The common characteristics of human cells are:
- A nucleus to store the genetic information.
- A cell membrane to hold the cell together and to control what enters and leaves the cell.
- A cytoplasm where chemical reactions take place.
- Mitochondria, where aerobic respiration takes place.
- Ribosomes, where proteins are made.
Plant cells have all of the characteristics of humans cells mentioned above, as well as 3 more. These are:
- A cell wall to support and protect the cell.
- A permanent vacuole which contains cell sap to maintain pressure within the cell, and is involved in the removal of unwanted chemicals.
- Chloroplasts which contain chlorophyll for photosynthesis.
Bacterial cells don’t have a nucleus. Instead, their genetic information floats freely within the cell.
The characteristics that make red blood cells adapted to carry oxygen are:
- They are packed with hemoglobin which absorbs oxygen.
- They are concave to give the cells a greater surface area for absorbing oxygen.
- They have no nucleus, so they can pack even more hemoglobin to absorb more oxygen.
The characteristics that make egg and sperm cells adapted for the roles are:
- Egg cells have larger food reservoirs to feed the embryo.

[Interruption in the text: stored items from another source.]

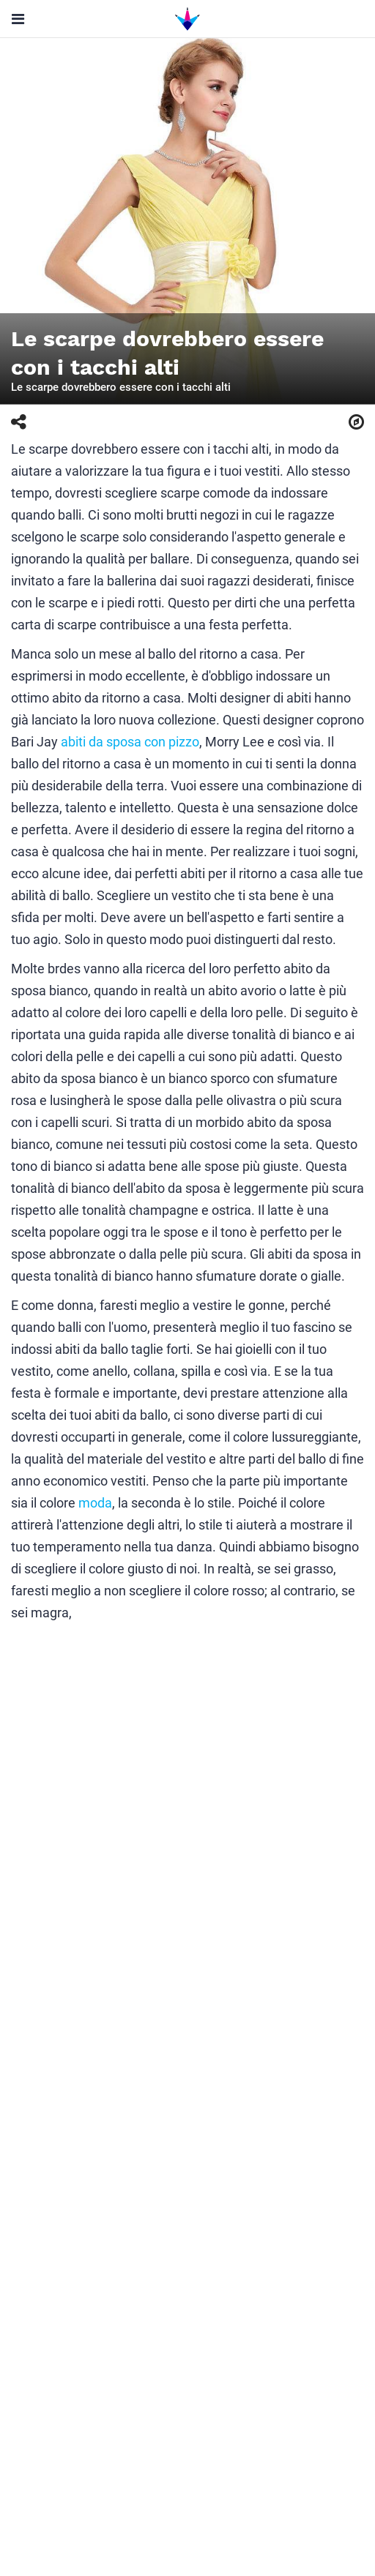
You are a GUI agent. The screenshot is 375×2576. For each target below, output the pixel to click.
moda (95, 1502)
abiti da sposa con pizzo (130, 741)
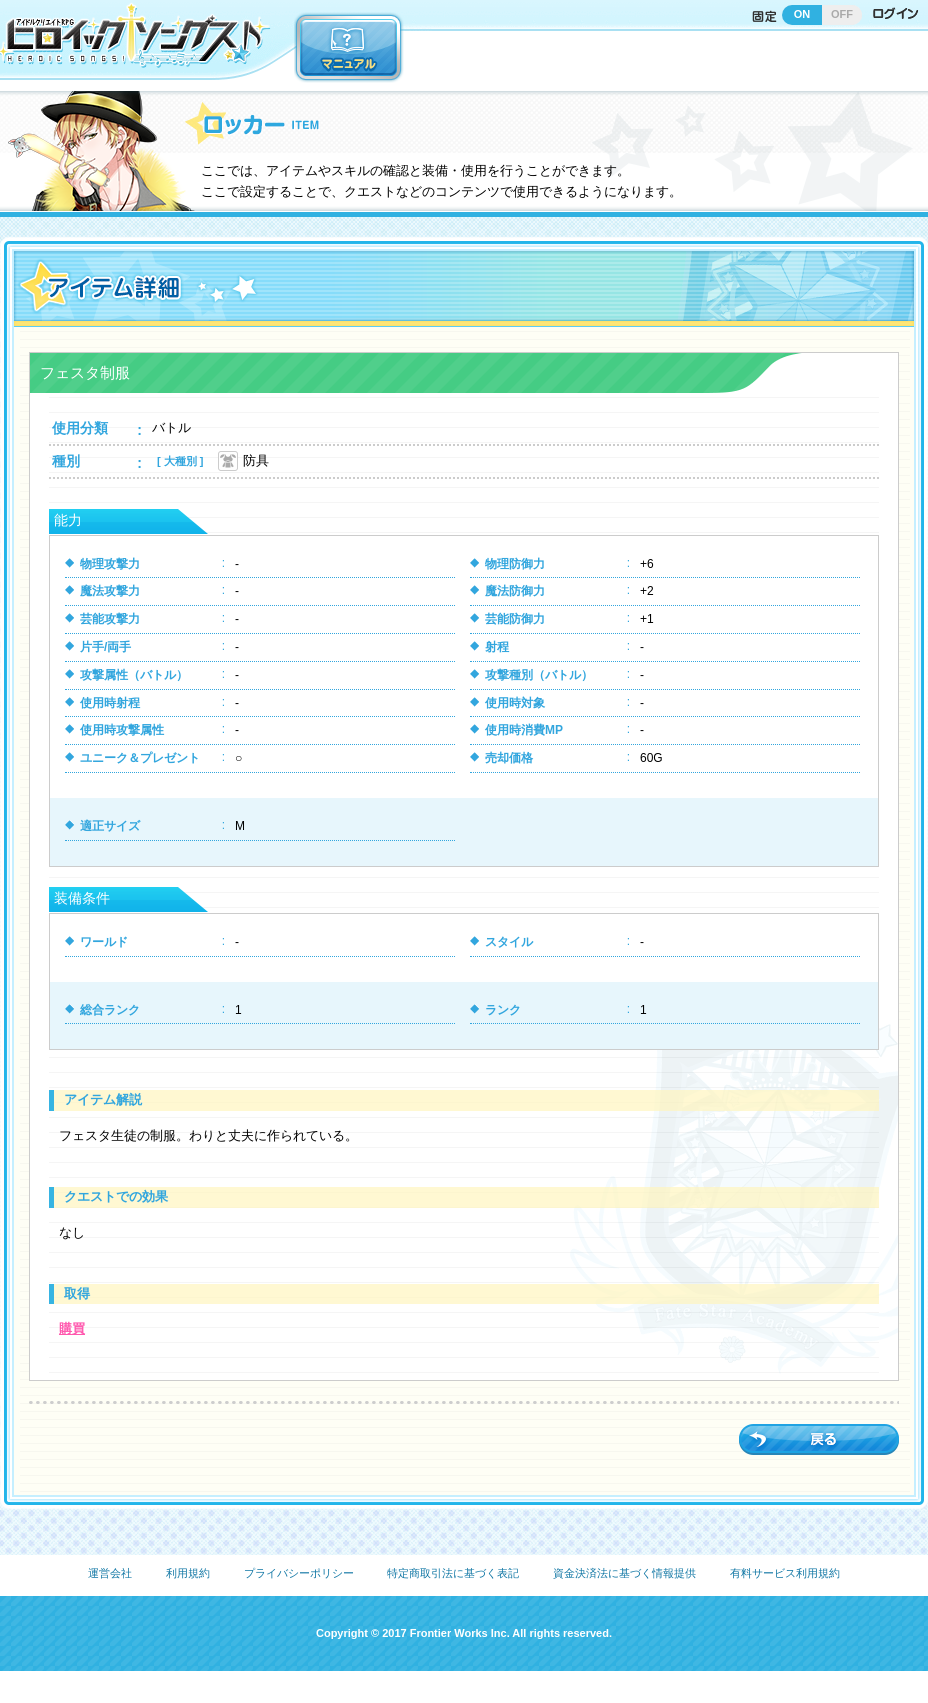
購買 (72, 1328)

- Sperm cells have a long tail with many mitochondria, so it can swim towards the egg quickly.
- Sperm cells have digestive enzymes on their tip, so they can digest through the egg’s cell membrane for fertilisation.
The ways these cells are able to work together to make the human body work is through organisation. When multiple specialised cells work together towards a specific function they form a tissue. When multiple tissues work together towards a specific function they form an organ. And when multiple organs work together they form an organ system.